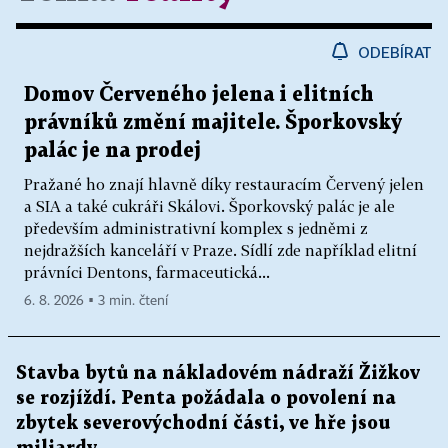
ODEBÍRAT
Domov Červeného jelena i elitních
právníků změní majitele. Šporkovský
palác je na prodej
Pražané ho znají hlavně díky restauracím Červený jelen
a SIA a také cukráři Skálovi. Šporkovský palác je ale
především administrativní komplex s jedněmi z
nejdražších kanceláří v Praze. Sídlí zde například elitní
právníci Dentons, farmaceutická...
6. 8. 2026 ▪ 3 min. čtení
Stavba bytů na nákladovém nádraží Žižkov
se rozjíždí. Penta požádala o povolení na
zbytek severovýchodní části, ve hře jsou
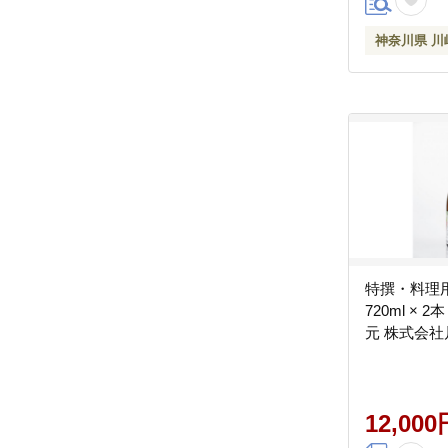
神奈川県 川
特撰・料理
720ml × 
元 株式会社
12,000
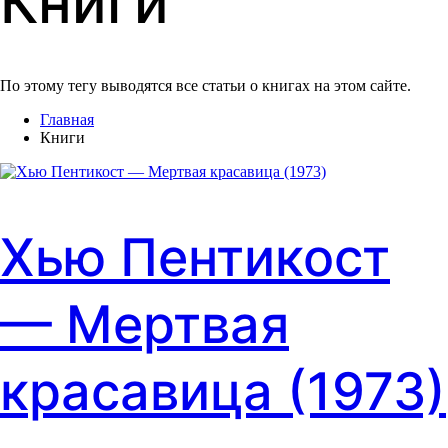
Книги
По этому тегу выводятся все статьи о книгах на этом сайте.
Главная
Книги
Хью Пентикост
— Мертвая
красавица (1973)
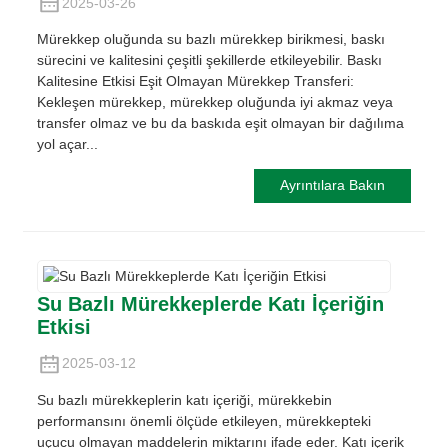
2025-03-26
Mürekkep oluğunda su bazlı mürekkep birikmesi, baskı
sürecini ve kalitesini çeşitli şekillerde etkileyebilir. Baskı
Kalitesine Etkisi Eşit Olmayan Mürekkep Transferi:
Kekleşen mürekkep, mürekkep oluğunda iyi akmaz veya
transfer olmaz ve bu da baskıda eşit olmayan bir dağılıma
yol açar...
Ayrıntılara Bakın
Su Bazlı Mürekkeplerde Katı İçeriğin
Etkisi
2025-03-12
Su bazlı mürekkeplerin katı içeriği, mürekkebin
performansını önemli ölçüde etkileyen, mürekkepteki
uçucu olmayan maddelerin miktarını ifade eder. Katı içerik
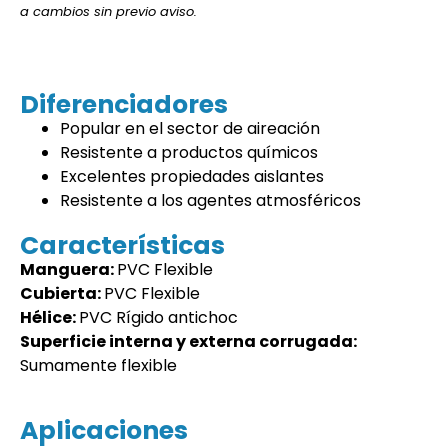
a cambios sin previo aviso.
Diferenciadores
Popular en el sector de aireación
Resistente a productos químicos
Excelentes propiedades aislantes
Resistente a los agentes atmosféricos
Características
Manguera:
PVC Flexible
Cubierta:
PVC Flexible
Hélice:
PVC Rígido antichoc
Superficie interna y externa corrugada:
Sumamente flexible
Aplicaciones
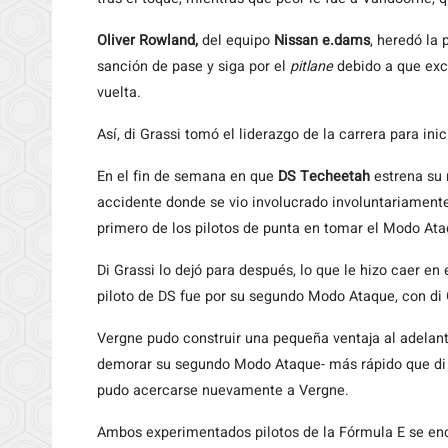
Oliver Rowland,
del equipo
Nissan e.dams
, heredó la
sanción de pase y siga por el
pitlane
debido a que exce
vuelta.
Así, di Grassi tomó el liderazgo de la carrera para in
En el fin de semana en que
DS Techeetah
estrena su 
accidente donde se vio involucrado involuntariamente 
primero de los pilotos de punta en tomar el Modo Ataq
Di Grassi lo dejó para después, lo que le hizo caer en
piloto de DS fue por su segundo Modo Ataque, con di G
Vergne pudo construir una pequeña ventaja al adelan
demorar su segundo Modo Ataque- más rápido que di Gr
pudo acercarse nuevamente a Vergne.
Ambos experimentados pilotos de la Fórmula E se en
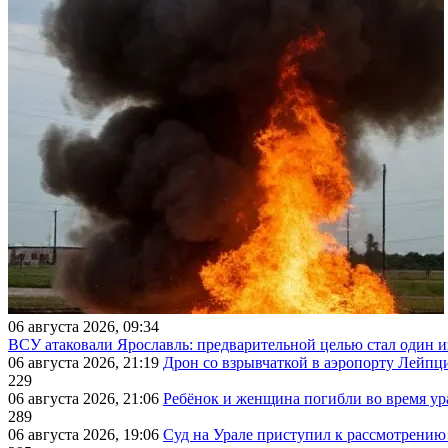
06 августа 2026, 09:34
ВСУ атаковали Ярославль: предварительной целью стал один
06 августа 2026, 21:19
Дрон со взрывчаткой в аэропорту Лейпци
229
06 августа 2026, 21:06
Ребёнок и женщина погибли во время ур
289
06 августа 2026, 19:06
Суд на Урале приступил к рассмотрени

=-=-=-=-=

Write out the entries above in full and exactly; no pictures.

ODEBÍRAT
Domov Červeného jelena i elitních
právníků změní majitele. Šporkovský
palác je na prodej
Pražané ho znají hlavně díky restauracím Červený jelen
a SIA a také cukráři Skálovi. Šporkovský palác je ale
především administrativní komplex s jedněmi z
nejdražších kanceláří v Praze. Sídlí zde například elitní
právníci Dentons, farmaceutická...
6. 8. 2026 ▪ 3 min. čtení
Stavba bytů na nákladovém nádraží Žižkov
se rozjíždí. Penta požádala o povolení na
zbytek severovýchodní části, ve hře jsou
神奈川県 川
特撰・料理
720ml × 
元 株式会社
12,000
Книги
По этому тегу выводятся все статьи о книгах на этом сайте.
Главная
Книги
Хью Пентикост
— Мертвая
красавица (1973)
2025-03-26
Mürekkep oluğunda su bazlı mürekkep birikmesi, baskı
sürecini ve kalitesini çeşitli şekillerde etkileyebilir. Baskı
Kalitesine Etkisi Eşit Olmayan Mürekkep Transferi:
Kekleşen mürekkep, mürekkep oluğunda iyi akmaz veya
transfer olmaz ve bu da baskıda eşit olmayan bir dağılıma
yol açar...
Ayrıntılara Bakın
Su Bazlı Mürekkeplerde Katı İçeriğin
Etkisi
2025-03-12
Su bazlı mürekkeplerin katı içeriği, mürekkebin
performansını önemli ölçüde etkileyen, mürekkepteki
uçucu olmayan maddelerin miktarını ifade eder. Katı içerik
a cambios sin previo aviso.
Diferenciadores
Popular en el sector de aireación
Resistente a productos químicos
Excelentes propiedades aislantes
Resistente a los agentes atmosféricos
Características
Manguera:
PVC Flexible
Cubierta:
PVC Flexible
Hélice:
PVC Rígido antichoc
Superficie interna y externa corrugada:
Sumamente flexible
Aplicaciones
Oliver Rowland,
del equipo
Nissan e.dams
, heredó la
sanción de pase y siga por el
pitlane
debido a que exce
vuelta.
Así, di Grassi tomó el liderazgo de la carrera para in
En el fin de semana en que
DS Techeetah
estrena su 
accidente donde se vio involucrado involuntariamente 
primero de los pilotos de punta en tomar el Modo Ataq
Di Grassi lo dejó para después, lo que le hizo caer en
piloto de DS fue por su segundo Modo Ataque, con di G
Vergne pudo construir una pequeña ventaja al adelan
demorar su segundo Modo Ataque- más rápido que di Gr
pudo acercarse nuevamente a Vergne.
Ambos experimentados pilotos de la Fórmula E se en
06 августа 2026, 09:34
ВСУ атаковали Ярославль: предварительной целью стал один
06 августа 2026, 21:19
Дрон со взрывчаткой в аэропорту Лейпци
229
06 августа 2026, 21:06
Ребёнок и женщина погибли во время ур
289
06 августа 2026, 19:06
Суд на Урале приступил к рассмотрени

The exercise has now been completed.